I was playing around with benchmarking numpy arrays because I was getting slower than expected results when I tried to replace python arrays with numpy arrays in a script.
I know I'm missing something, and I was hoping someone could clear up my ignorance.
I created two functions and timed them
NUM_ITERATIONS = 1000
def np_array_addition():
np_array = np.array([1, 2])
for x in xrange(NUM_ITERATIONS):
np_array[0] += x
np_array[1] += x
def py_array_addition():
py_array = [1, 2]
for x in xrange(NUM_ITERATIONS):
py_array[0] += x
py_array[1] += x
Results:
np_array_addition: 2.556 seconds
py_array_addition: 0.204 seconds
What gives? What's causing the massive slowdown? I figured that if I was using statically sized arrays numpy would be at least the same speed.
Thanks!
Update:
It kept bothering me that numpy array access was slow, and I figured "Hey, they're just arrays in memory right? Cython should solve this!"

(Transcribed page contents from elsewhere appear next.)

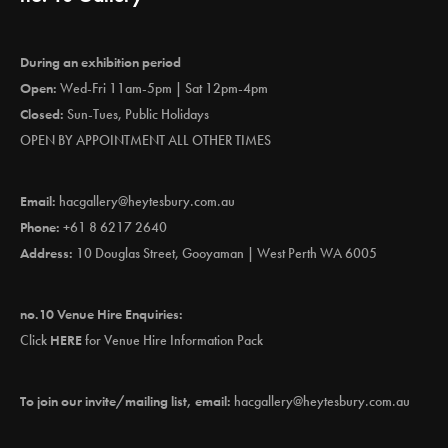
During an exhibition period
Open:
Wed-Fri 11am-5pm | Sat 12pm-4pm
Closed:
Sun-Tues, Public Holidays
OPEN BY APPOINTMENT ALL OTHER TIMES
Email:
hacgallery@heytesbury.com.au
Phone:
+61 8 6217 2640
Address:
10 Douglas Street, Gooyaman | West Perth WA 6005
no.10 Venue Hire Enquiries:
Click
HERE
for Venue Hire Information Pack
To join our invite/mailing list, email:
hacgallery@heytesbury.com.au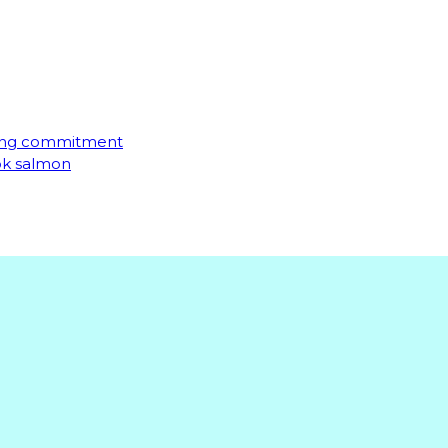
ming commitment
ook salmon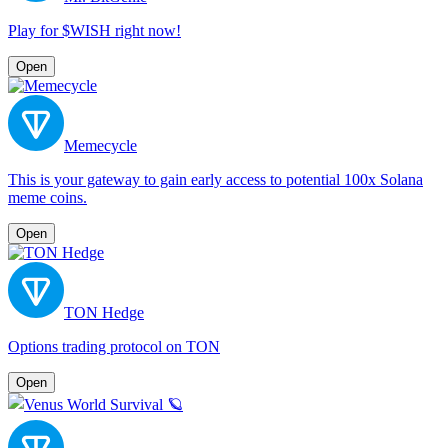
Play for $WISH right now!
Open
Memecycle
This is your gateway to gain early access to potential 100x Solana
meme coins.
Open
TON Hedge
Options trading protocol on TON
Open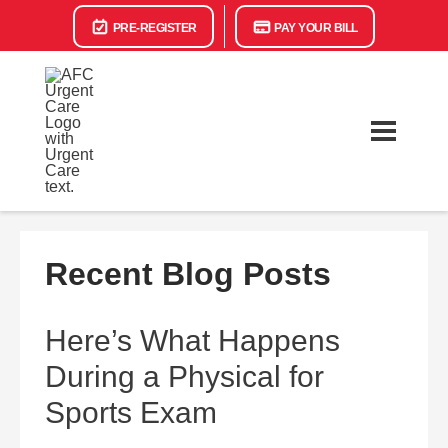
PRE-REGISTER
PAY YOUR BILL
Recent Blog Posts
Here’s What Happens
During a Physical for
Sports Exam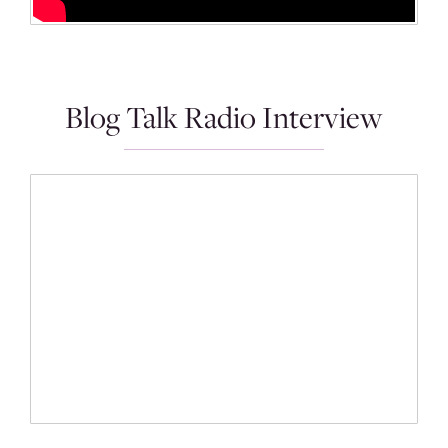
Blog Talk Radio Interview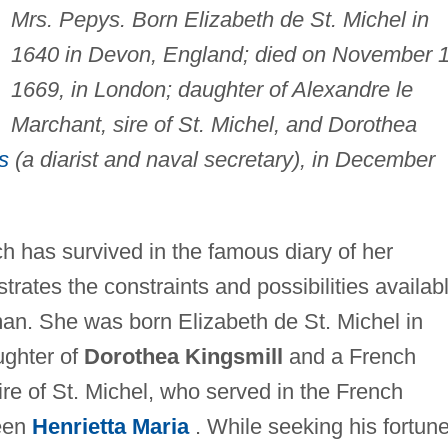
Mrs. Pepys. Born Elizabeth de St. Michel in
1640 in Devon, England; died on November 1
1669, in London; daughter of Alexandre le
Marchant, sire of St. Michel, and Dorothea
s
(a diarist and naval secretary), in December
ch has survived in the famous diary of her
trates the constraints and possibilities availab
an. She was born Elizabeth de St. Michel in
ughter of
Dorothea Kingsmill
and a French
ire of St. Michel, who served in the French
ueen
Henrietta Maria
. While seeking his fortune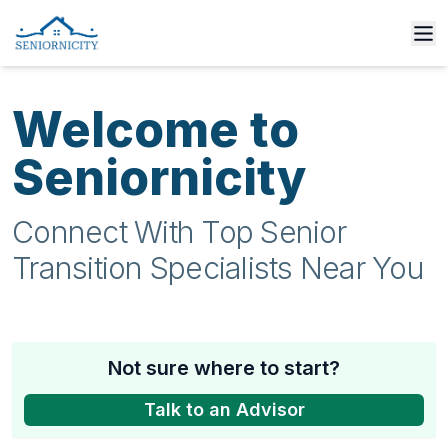
Welcome to
Seniornicity
Connect With Top Senior
Transition Specialists Near You
Not sure where to start?
Talk to an Advisor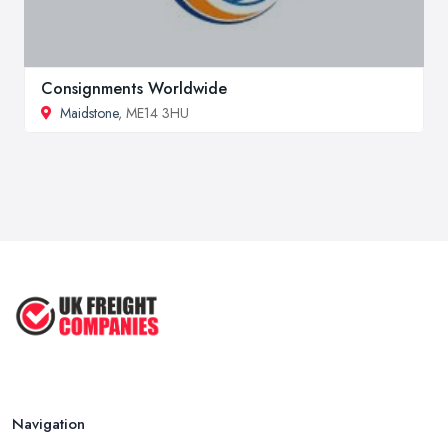
Consignments Worldwide
Maidstone
, ME14 3HU
Navigation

And it did. Here's my revised benchmark
import numpy as np
cimport numpy as np
ctypedef np.int_t DTYPE_t
NUM_ITERATIONS = 200000
def np_array_assignment():
cdef np.ndarray[DTYPE_t, ndim=1] np_array = np.array([1, 2])
for x in xrange(NUM_ITERATIONS):
np_array[0] += 1
np_array[1] += 1
def py_array_assignment():
py_array = [1, 2]
for x in xrange(NUM_ITERATIONS):
py_array[0] += 1
py_array[1] += 1
I redefined the np_array
to cdef np.ndarray[DTYPE_t, ndim=1]
print(timeit(py_array_assignment, number=3))
# 0.03459
print(timeit(np_array_assignment, number=3))
# 0.00755
That's with the python function also being optimized by cython. The timing for the python function in pure python is
print(timeit(py_array_assignment, number=3))
# 0.12510
A 17x speedup. Sure it's a silly example, but I thought it was educational.